In the videos, hazy blobs of color intermingle to produce a kind of abstract grammar—reminiscent of Mark Rothko’s formalism—suggesting that learning is a lot like calibrating one’s vision. A soundtrack of conversations between Shen and Ji, in both Tibetan and Mandarin, accompanies the piece, but what they say is difficult to make out. This garbledness seems to emulate what it feels like to try and master a new language as one tries to overcome the various roadblocks—intellectual, cultural, etc.—that crop up during the process.

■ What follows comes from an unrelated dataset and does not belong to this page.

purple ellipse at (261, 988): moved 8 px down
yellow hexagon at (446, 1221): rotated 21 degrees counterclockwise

In discussing the notion of “linguistic identities,” Peter Hessler, an American journalist and the author of several books on China and Egypt, writes that “the more languages you know, the more you appreciate how hard it is to label another person, because each mind contains its own unique collection of words.” In their piece, Shen nods to Hessler’s concept, as the work suggests that possessing a sense of openness or vulnerability when facing the unknown—a language, a culture, etc.—might mitigate prejudice and lead to deeper self-reflection.

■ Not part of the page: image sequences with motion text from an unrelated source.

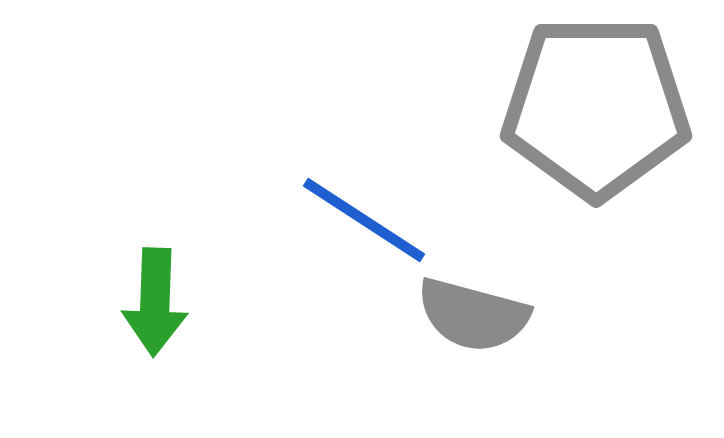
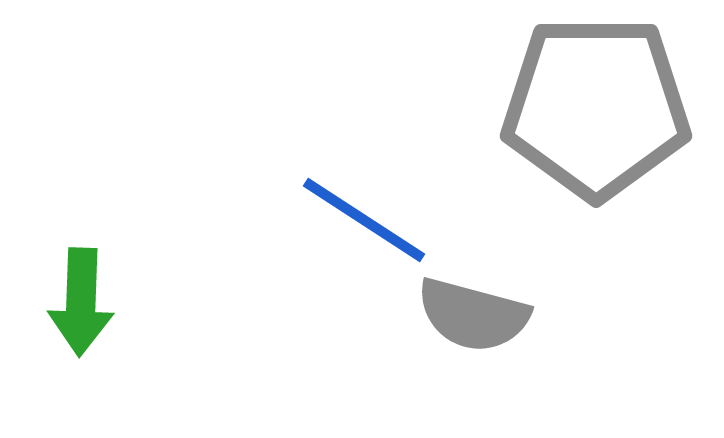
green arrow: moved 74 px left
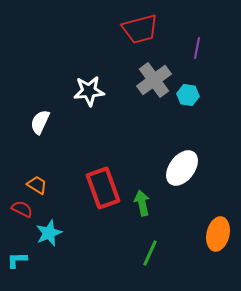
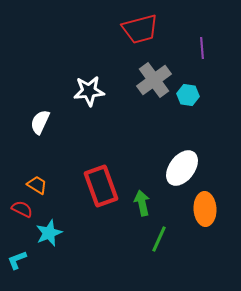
purple line: moved 5 px right; rotated 15 degrees counterclockwise
red rectangle: moved 2 px left, 2 px up
orange ellipse: moved 13 px left, 25 px up; rotated 16 degrees counterclockwise
green line: moved 9 px right, 14 px up
cyan L-shape: rotated 20 degrees counterclockwise
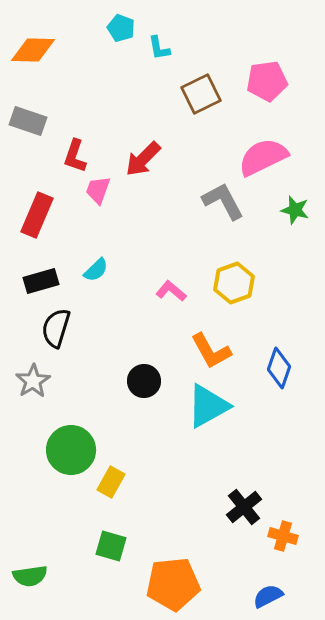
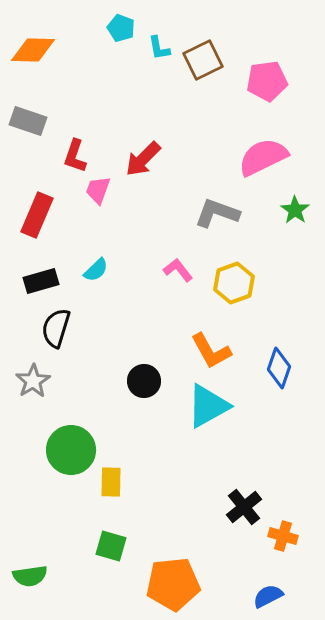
brown square: moved 2 px right, 34 px up
gray L-shape: moved 6 px left, 12 px down; rotated 42 degrees counterclockwise
green star: rotated 20 degrees clockwise
pink L-shape: moved 7 px right, 21 px up; rotated 12 degrees clockwise
yellow rectangle: rotated 28 degrees counterclockwise
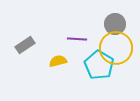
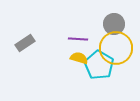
gray circle: moved 1 px left
purple line: moved 1 px right
gray rectangle: moved 2 px up
yellow semicircle: moved 21 px right, 3 px up; rotated 30 degrees clockwise
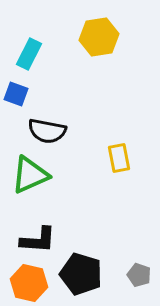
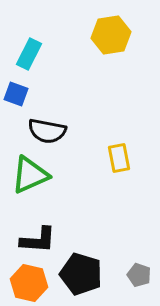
yellow hexagon: moved 12 px right, 2 px up
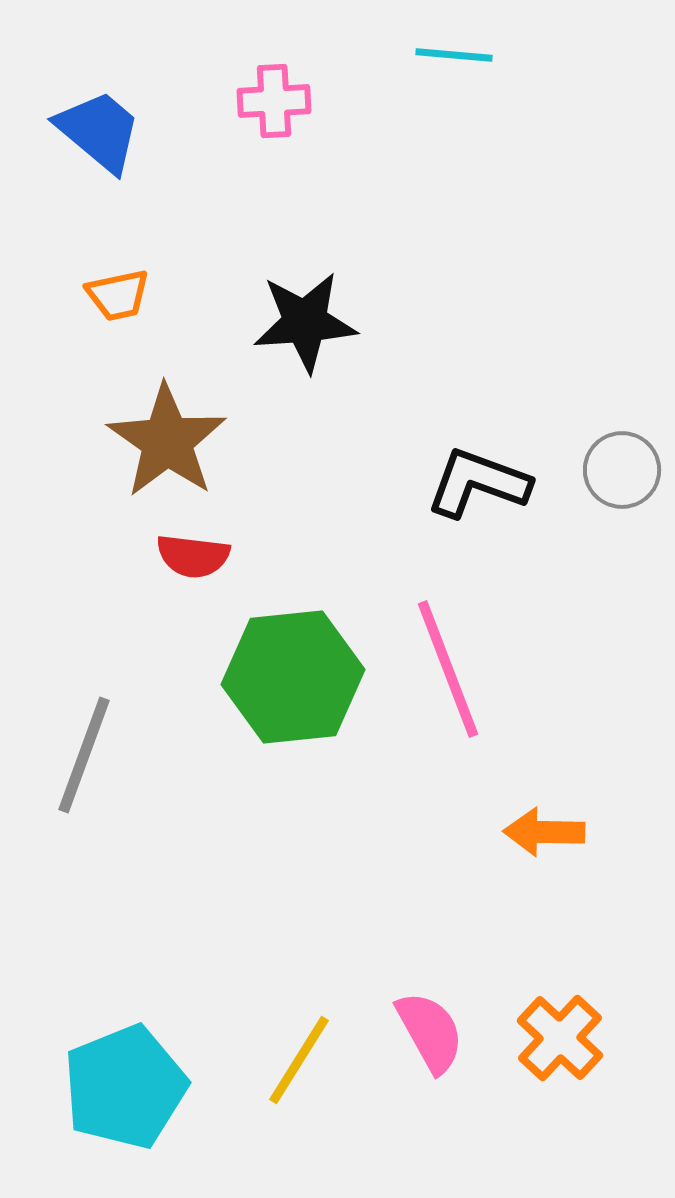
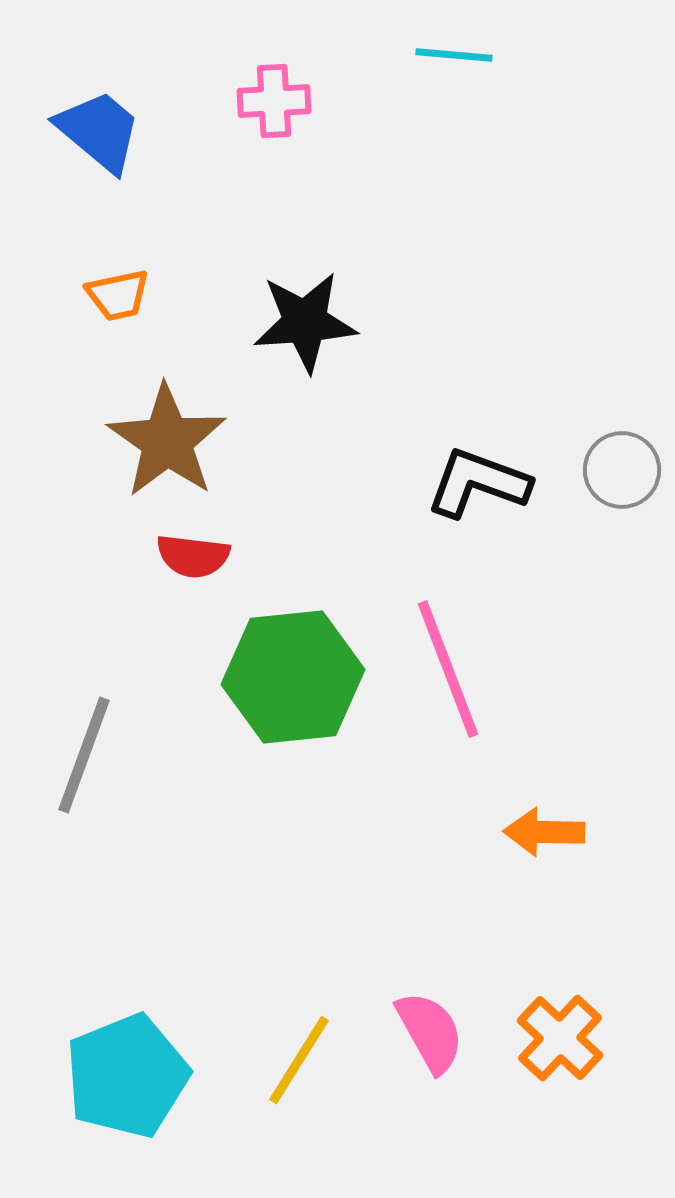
cyan pentagon: moved 2 px right, 11 px up
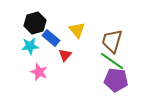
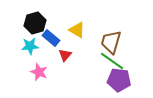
yellow triangle: rotated 18 degrees counterclockwise
brown trapezoid: moved 1 px left, 1 px down
purple pentagon: moved 3 px right
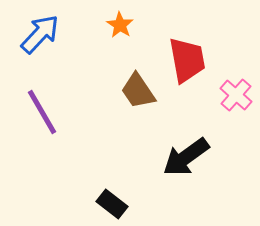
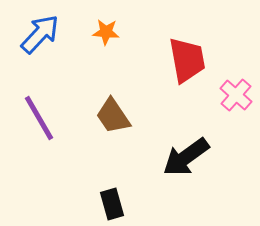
orange star: moved 14 px left, 7 px down; rotated 28 degrees counterclockwise
brown trapezoid: moved 25 px left, 25 px down
purple line: moved 3 px left, 6 px down
black rectangle: rotated 36 degrees clockwise
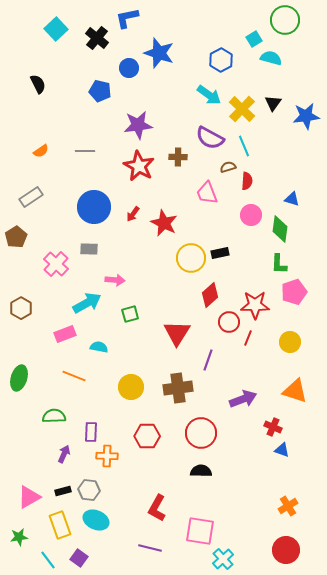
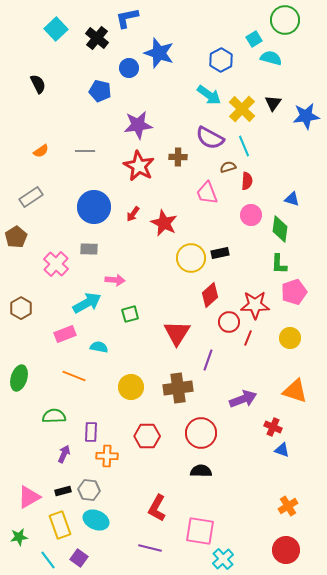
yellow circle at (290, 342): moved 4 px up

For instance, when Ji describes fruits as blocky forms on a tree, Shen is surprised; when Shen wonders why the root of the word night in Tibetan is related to motherhood, Ji confesses that she had never thought about it in this way. Through their courageous acts of not knowing, the duo manages to share in each other’s creativity and imagination, producing a state of profound mutual understanding between teacher and student. Indeed, by “using what we see and feel as a field of knowledge production,” Shen states, “coexisting with multitude is feasible.”